> **Listed entries**:
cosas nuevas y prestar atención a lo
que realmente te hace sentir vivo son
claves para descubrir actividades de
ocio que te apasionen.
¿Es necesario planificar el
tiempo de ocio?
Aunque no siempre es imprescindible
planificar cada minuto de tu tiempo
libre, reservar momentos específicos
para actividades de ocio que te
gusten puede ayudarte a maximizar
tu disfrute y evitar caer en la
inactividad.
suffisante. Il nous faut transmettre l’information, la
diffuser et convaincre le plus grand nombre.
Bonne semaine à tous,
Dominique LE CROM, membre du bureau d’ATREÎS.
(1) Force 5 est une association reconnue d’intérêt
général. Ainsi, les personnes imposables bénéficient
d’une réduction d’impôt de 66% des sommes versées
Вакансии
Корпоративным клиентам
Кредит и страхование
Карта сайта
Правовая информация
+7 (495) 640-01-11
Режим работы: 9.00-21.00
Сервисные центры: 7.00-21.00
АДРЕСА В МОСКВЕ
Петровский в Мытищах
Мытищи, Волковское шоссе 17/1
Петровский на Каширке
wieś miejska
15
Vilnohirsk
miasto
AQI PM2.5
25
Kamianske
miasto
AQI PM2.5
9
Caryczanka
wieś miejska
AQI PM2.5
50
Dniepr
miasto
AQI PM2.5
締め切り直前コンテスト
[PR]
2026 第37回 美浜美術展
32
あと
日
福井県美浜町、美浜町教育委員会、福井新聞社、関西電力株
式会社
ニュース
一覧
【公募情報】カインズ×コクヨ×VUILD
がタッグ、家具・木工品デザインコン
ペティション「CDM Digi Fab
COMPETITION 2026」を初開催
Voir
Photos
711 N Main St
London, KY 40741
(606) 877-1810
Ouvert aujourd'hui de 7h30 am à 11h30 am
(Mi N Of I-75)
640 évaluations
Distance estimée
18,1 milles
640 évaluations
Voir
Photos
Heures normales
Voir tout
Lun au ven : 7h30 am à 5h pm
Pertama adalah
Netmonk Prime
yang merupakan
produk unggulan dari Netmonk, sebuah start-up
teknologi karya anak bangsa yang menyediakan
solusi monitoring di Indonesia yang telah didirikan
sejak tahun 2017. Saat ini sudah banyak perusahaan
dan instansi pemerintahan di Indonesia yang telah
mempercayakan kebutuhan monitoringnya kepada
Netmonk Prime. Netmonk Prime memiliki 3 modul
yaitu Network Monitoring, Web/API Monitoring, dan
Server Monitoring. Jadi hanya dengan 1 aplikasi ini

==

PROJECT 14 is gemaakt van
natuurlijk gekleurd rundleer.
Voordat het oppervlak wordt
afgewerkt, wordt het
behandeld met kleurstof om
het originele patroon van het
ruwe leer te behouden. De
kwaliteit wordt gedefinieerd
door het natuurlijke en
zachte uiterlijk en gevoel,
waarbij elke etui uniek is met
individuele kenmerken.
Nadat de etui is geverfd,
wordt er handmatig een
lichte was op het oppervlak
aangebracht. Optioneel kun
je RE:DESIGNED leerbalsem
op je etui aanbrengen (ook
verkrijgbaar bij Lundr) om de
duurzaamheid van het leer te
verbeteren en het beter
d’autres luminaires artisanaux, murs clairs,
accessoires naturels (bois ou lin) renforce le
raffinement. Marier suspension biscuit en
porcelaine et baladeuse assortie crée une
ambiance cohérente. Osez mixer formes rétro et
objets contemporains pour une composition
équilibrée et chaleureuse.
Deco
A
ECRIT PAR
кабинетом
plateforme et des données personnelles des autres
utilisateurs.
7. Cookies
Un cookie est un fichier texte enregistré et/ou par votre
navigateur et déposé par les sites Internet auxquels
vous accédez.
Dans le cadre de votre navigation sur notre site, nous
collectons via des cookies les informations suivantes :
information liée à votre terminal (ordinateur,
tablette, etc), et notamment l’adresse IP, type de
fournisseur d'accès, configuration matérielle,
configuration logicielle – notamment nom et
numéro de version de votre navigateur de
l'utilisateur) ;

==

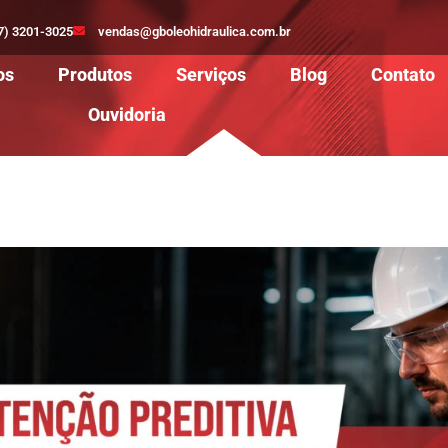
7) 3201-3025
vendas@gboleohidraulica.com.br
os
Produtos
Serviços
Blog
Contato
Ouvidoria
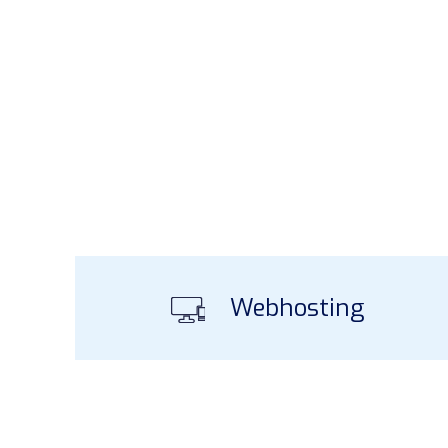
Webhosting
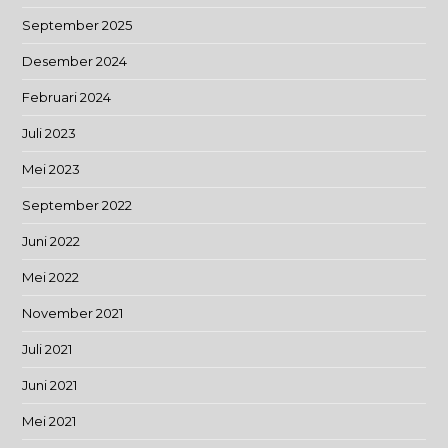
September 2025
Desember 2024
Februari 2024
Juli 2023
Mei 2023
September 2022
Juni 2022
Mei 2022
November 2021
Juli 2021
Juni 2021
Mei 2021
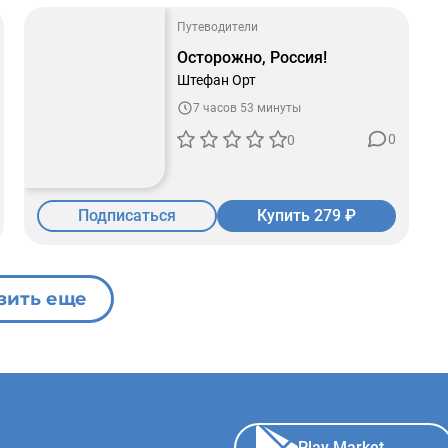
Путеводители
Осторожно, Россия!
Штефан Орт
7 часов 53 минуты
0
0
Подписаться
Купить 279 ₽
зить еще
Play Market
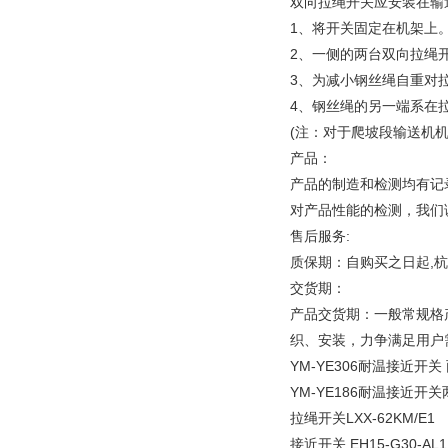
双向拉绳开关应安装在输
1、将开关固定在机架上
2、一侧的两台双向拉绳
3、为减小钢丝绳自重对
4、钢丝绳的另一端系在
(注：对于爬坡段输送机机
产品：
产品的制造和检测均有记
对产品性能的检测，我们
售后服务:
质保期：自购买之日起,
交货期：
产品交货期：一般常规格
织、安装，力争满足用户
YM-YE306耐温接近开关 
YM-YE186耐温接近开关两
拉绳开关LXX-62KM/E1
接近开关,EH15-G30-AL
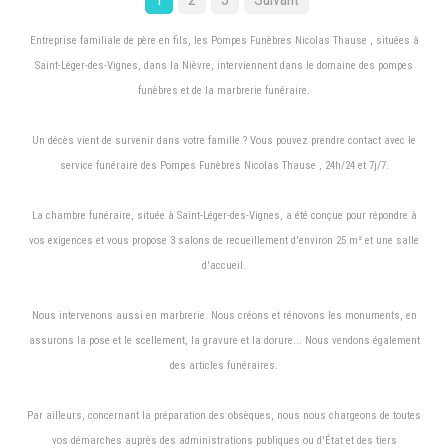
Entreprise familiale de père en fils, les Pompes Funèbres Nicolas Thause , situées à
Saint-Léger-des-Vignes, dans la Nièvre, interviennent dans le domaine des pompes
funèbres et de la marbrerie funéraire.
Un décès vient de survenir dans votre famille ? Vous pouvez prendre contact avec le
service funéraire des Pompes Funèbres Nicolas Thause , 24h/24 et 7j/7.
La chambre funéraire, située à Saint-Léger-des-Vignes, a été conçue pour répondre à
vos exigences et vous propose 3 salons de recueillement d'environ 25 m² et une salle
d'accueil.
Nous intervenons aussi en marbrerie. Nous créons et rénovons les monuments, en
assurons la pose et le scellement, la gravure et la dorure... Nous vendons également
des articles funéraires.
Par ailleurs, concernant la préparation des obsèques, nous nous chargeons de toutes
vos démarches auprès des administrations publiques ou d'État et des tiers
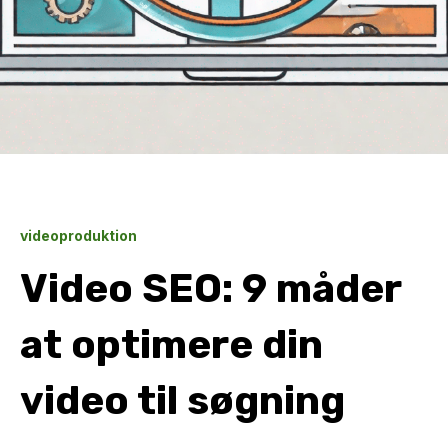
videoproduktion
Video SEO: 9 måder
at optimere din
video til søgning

> **Instructions for the task**:
Retype, exactly and in full, the lines above from the one containing "Netmonk Prime. Netmonk Prime memiliki 3 modul" through the one containing "Server Monitoring. Jadi".

> **Response area**:
Netmonk Prime. Netmonk Prime memiliki 3 modul
yaitu Network Monitoring, Web/API Monitoring, dan
Server Monitoring. Jadi hanya dengan 1 aplikasi ini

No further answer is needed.